---------- Recorded information
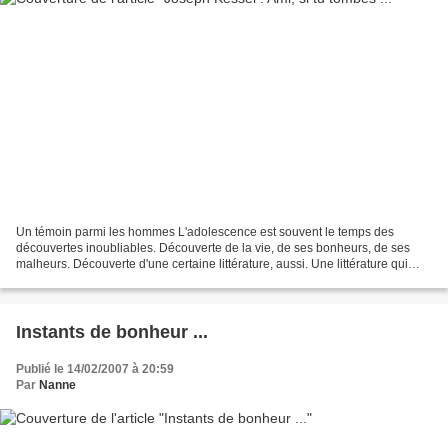
Un témoin parmi les hommes L'adolescence est souvent le temps des
découvertes inoubliables. Découverte de la vie, de ses bonheurs, de ses
malheurs. Découverte d'une certaine littérature, aussi. Une littérature qui
invite au rêve, au voyage, à l'ouverture...
Instants de bonheur ...
Publié le 14/02/2007 à 20:59
Par
Nanne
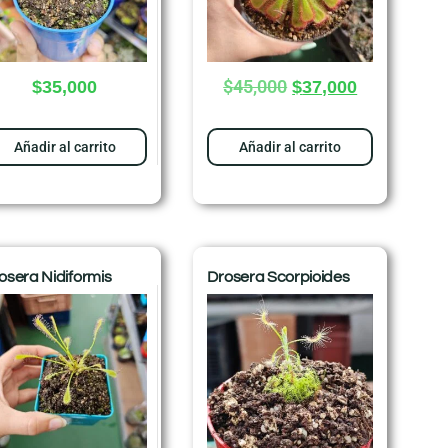
$
45,000
$
35,000
$
37,000
Añadir al carrito
Añadir al carrito
osera Nidiformis
Drosera Scorpioides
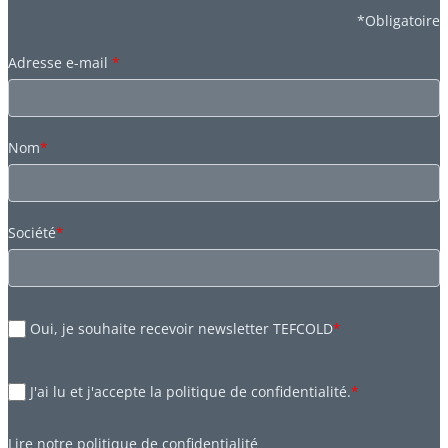
*Obligatoire
Adresse e-mail
*
Nom
*
Société
*
Oui, je souhaite recevoir newsletter TEFCOLD
*
J'ai lu et j'accepte la politique de confidentialité.
*
Lire notre
politique de confidentialité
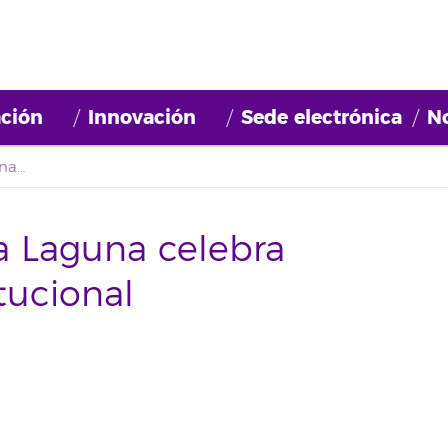
ción
Innovación
Sede electrónica
No
La Universidad de La Laguna celebra mañana su día institucional
a Laguna celebra
tucional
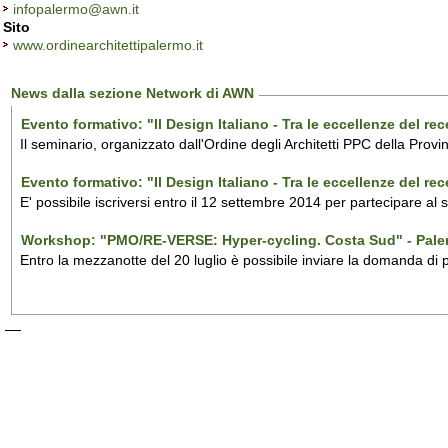
infopalermo@awn.it
Sito
www.ordinearchitettipalermo.it
News dalla sezione Network di AWN
Evento formativo: "Il Design Italiano - Tra le eccellenze del r
Il seminario, organizzato dall'Ordine degli Architetti PPC della Provi
Evento formativo: "Il Design Italiano - Tra le eccellenze del r
E' possibile iscriversi entro il 12 settembre 2014 per partecipare al
Workshop: "PMO/RE-VERSE: Hyper-cycling. Costa Sud" - Pal
Entro la mezzanotte del 20 luglio è possibile inviare la domanda di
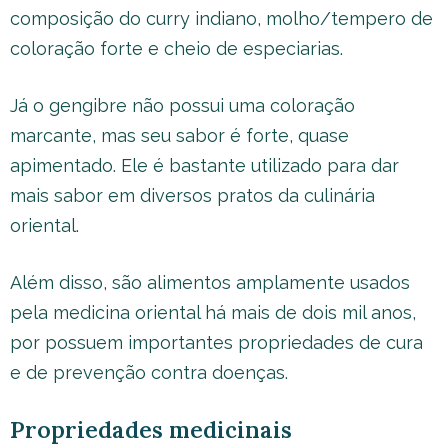
composição do curry indiano, molho/tempero de
coloração forte e cheio de especiarias.
Já o gengibre não possui uma coloração
marcante, mas seu sabor é forte, quase
apimentado. Ele é bastante utilizado para dar
mais sabor em diversos pratos da culinária
oriental.
Além disso, são alimentos amplamente usados
pela medicina oriental há mais de dois mil anos,
por possuem importantes propriedades de cura
e de prevenção contra doenças.
Propriedades medicinais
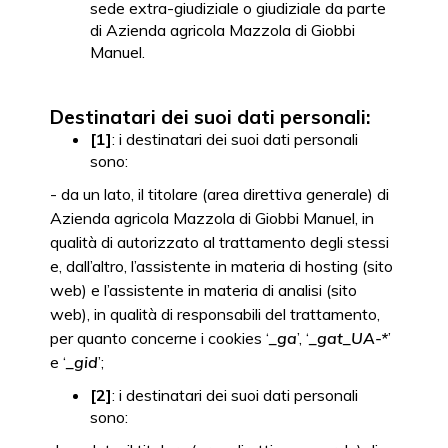
sede extra-giudiziale o giudiziale da parte
di Azienda agricola Mazzola di Giobbi
Manuel.
Destinatari dei suoi dati personali:
[1]
: i destinatari dei suoi dati personali
sono:
- da un lato, il titolare (area direttiva generale) di
Azienda agricola Mazzola di Giobbi Manuel, in
qualità di autorizzato al trattamento degli stessi
e, dall’altro, l’assistente in materia di hosting (sito
web) e l’assistente in materia di analisi (sito
web), in qualità di responsabili del trattamento,
per quanto concerne i cookies ‘
_ga
’, ‘
_gat_UA-*
’
e ‘
_gid
’;
[2]
: i destinatari dei suoi dati personali
sono:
--------------------
### Activity
Copy out each line of the entries above that holds "sabor".

### Problem solution
marcante, mas seu sabor é forte, quase
mais sabor em diversos pratos da culinária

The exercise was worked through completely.